The Native American Heritage Fund has awarded $484,000 to 10 schools, a college and a university to replace offensive mascots and create more accurate educational curricula about Indigenous people in Michigan.
When it started in 2016, the fund’s board identified 15 high schools with inaccurate mascots meant to represent Indigenous people.
With 2024’s funding, all of those mascots have been or will soon be replaced, said Dorie Rios, chair of the fund and the Nottawaseppi Huron Band of the Potawatomi Tribal Council.
“We believe there are many more out there at the different levels [of schools],” she said. "There are likely elementary and middle schools that still use Indigenous imagery or caricatures as mascots, and the fund intends to address those too, Rios said.
The tribe administers the fund in conjunction with the state government.

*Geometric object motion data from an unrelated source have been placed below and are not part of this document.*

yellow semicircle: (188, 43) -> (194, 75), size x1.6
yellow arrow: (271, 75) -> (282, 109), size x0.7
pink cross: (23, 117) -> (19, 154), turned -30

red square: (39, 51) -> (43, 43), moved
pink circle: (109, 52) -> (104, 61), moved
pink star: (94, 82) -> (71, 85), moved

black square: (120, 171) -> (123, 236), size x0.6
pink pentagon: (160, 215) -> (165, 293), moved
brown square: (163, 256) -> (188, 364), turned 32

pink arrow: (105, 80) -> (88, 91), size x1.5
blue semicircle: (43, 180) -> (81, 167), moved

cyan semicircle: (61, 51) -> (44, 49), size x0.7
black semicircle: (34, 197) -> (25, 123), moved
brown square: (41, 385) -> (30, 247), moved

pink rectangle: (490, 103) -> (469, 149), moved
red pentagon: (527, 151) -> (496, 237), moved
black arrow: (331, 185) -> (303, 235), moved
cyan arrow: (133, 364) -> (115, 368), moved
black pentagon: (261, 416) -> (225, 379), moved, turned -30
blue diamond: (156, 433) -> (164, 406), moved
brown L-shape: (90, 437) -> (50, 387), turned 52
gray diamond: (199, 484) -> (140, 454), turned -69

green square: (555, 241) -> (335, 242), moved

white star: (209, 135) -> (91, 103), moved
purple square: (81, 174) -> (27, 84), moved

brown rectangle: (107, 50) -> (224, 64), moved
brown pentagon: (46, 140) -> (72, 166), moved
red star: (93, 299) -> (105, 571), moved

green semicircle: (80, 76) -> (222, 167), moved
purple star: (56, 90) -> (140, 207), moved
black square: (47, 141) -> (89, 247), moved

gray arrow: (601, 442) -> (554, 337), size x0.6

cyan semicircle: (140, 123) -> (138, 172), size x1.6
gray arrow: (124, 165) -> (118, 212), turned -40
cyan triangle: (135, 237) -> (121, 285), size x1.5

Funding for the grants comes from casinos, which are required to contribute 2% of their annual revenue to a fund that the Michigan Gaming Control Board disperses to the 12 federally-recognized tribes in the state.
About $500,000 of the money the Nottawaseppi Huron Band receives goes to the fund, according to the control board’s most recent report.
This kind of program requires buy-in from the participating schools, which can be difficult to get, Rios said.
A big obstacle to changing mascots is common misconceptions about Indigenous people among non-Indigenous people, said Laurel Davis-Delano, a sociologist at Springfield College. She and her colleagues reviewed studies on the psychosocial effects that offensive mascots have on both Indigenous and non-Indigenous people.
“There's not a lot of media representations of contemporary Native people,” she said. She said that can translate to non-Indigenous people relying on stereotypes — including thinking that Native Americans only exist in the past.
That can also include promoting “positive” stereotypes, thinking that using an Indigenous person as a mascot is “honoring” them, Davis-Delano said.
Julie Dye, an activist and elder of the Pokagon band of Pottawatomi Indians, does not see it that way.
“You can't really honor someone when that honor is not all agreed upon,” she said. Dye has been campaigning against Indigenous people being used as mascots since she was a teenager.
“It's the harm that they [mascots] perpetuate and create in the school system as a hostile learning environment for our children,” Dye said.
In a literature review, Davis-Delano and her co-authors found that using Indigenous people as mascots has negative psychological effects on Indigenous people.
“[Indigenous students] experienced more stress, more distress, more depression, more dysphoria and more hostility,” she said. Some of the mascots the fund has targeted are considered so offensive the fund will not print their names, using "R-word" instead.
But mascots aren’t the only thing the fund covers. Some recipients will use the award money to create culturally appropriate history curricula for third graders, support Indigenous students or co-manage a nature center. Providing accurate education about Indigenous people and removing harmful depictions of them go hand in hand, Rios said.
“It's just better educating the school systems [about] our presence, in the past and the present and into the future,” she said. “That's our ultimate goal.” Dye agreed.
“That education piece is very important all the way around, not just about mascots, but about us as a people,” Dye said. Removing misinformation requires providing correct information in its stead, Davis-Delano said.
“This is like a chicken [and] egg situation, right?,” she said. “Get rid of the stereotypes or increase accurate knowledge.” The fund’s goal is to do both, Rios said.
The next application period for the fund opens in June 2025. Public and private schools as well as units of local government can apply. Applicants should have written support from the tribe local to their area, Rios said.
“We look for, ultimately, who's this educating, you know, who's it benefiting?” she said. “And most importantly, did that institution get any sort of buy in from the local tribe in that area?”
Dye, who has been part of the conversation for decades, said she’s seeing some improvement.
“We didn't have much of a voice years ago,” she said. “And that situation is changing.”